With our planned excursions to sakura-viewing locales foiled, we needed to fill our second scheduled day in Kochi with other activities. It was a rain-filled day, so museum visits seemed appropriate.
That morning, we headed off by commuter train to the nearby town of Ino, home of the Japanese Paper Museum. As far back as the early 1980s, I had taken papermaking courses and, later on, I had built several accordion books for my Walk Project using Japanese washi designed for inkjet printing. In fact, the paper I used was manufactured by Awagami Paper, located just outside Tokushima, right here on Shikoku. So the museum was very much a worthwhile visit, with enough English translation to adequately explain the Tosa paper making process.
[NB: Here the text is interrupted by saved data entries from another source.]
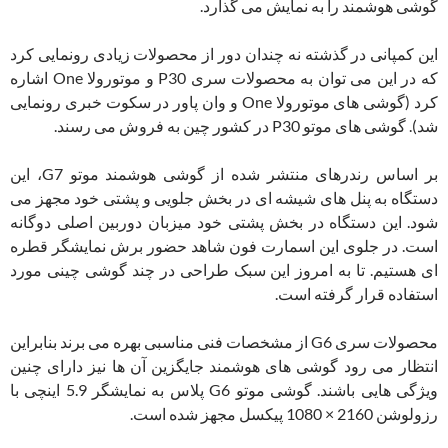
گوشی هوشمند را به نمایش می گذارد.
این کمپانی در گذشته نه چندان دور از محصولات زیادی رونمایی کرد
که در این می توان به محصولات سری P30 و موتورولا One اشاره
کرد (گوشی های موتورولا One و وان پاور در سکوت خبری رونمایی
شد). گوشی های موتو P30 در کشور چین به فروش می رسند.
بر اساس رندرهای منتشر شده از گوشی هوشمند موتو G7، این
دستگاه به پنل های شیشه ای در بخش جلویی و پشتی خود مجهز می
شود. این دستگاه در بخش پشتی خود میزبان دوربین اصلی دوگانه
است. در جلوی این اسمارت فون شاهد حضور برش نمایشگر قطره
ای هستیم. تا به امروز این سبک طراحی در چند گوشی چینی مورد
استفاده قرار گرفته است.
محصولات سری G6 از مشخصات فنی مناسبی بهره می برند بنابراین
انتظار می رود گوشی های هوشمند جایگزین آن ها نیز دارای چنین
ویژگی هایی باشند. گوشی موتو G6 پلاس به نمایشگر 5.9 اینچی با
رزولوشن 2160 × 1080 پیکسل مجهز شده است.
The visit included a hands-on paper making exercise. Both Gail and I walked away with handsome sets of postcard-sized paper…made by us.
After a good Japanese lunch in Ino, we decided to return to Kochi on one of their historic streetcars. Established in 1904, the Tosaden Kotsu streetcar / tram system not only plies the streets of downtown Kochi, but stretches out as far as Ino. Its antique cars are driven by white-gloved conductors and, true to all rail transportation in Japan, the trams arrive precisely on schedule at each and every stop.
We disembarked mid-city at Kochi’s Cul-Port, a monumentally scaled building devoted to the city’s cultural enterprises. Our specific destination was the Yokohama Memorial Manga Museum, devoted to the work of pioneer cartoonist Ryuichi Yokohama and featuring other manga artists who have followed in his footsteps. The museum is a good, fun introduction to this art form.
The rain just refused to abate. So we headed for Kochi’s arcaded shopping streets, ending the day with a dinner featuring the region’s well-marbled Wagyu beef. All that was left to do was hope for a sunny tomorrow for the resumption of our trek down the Henro-michi.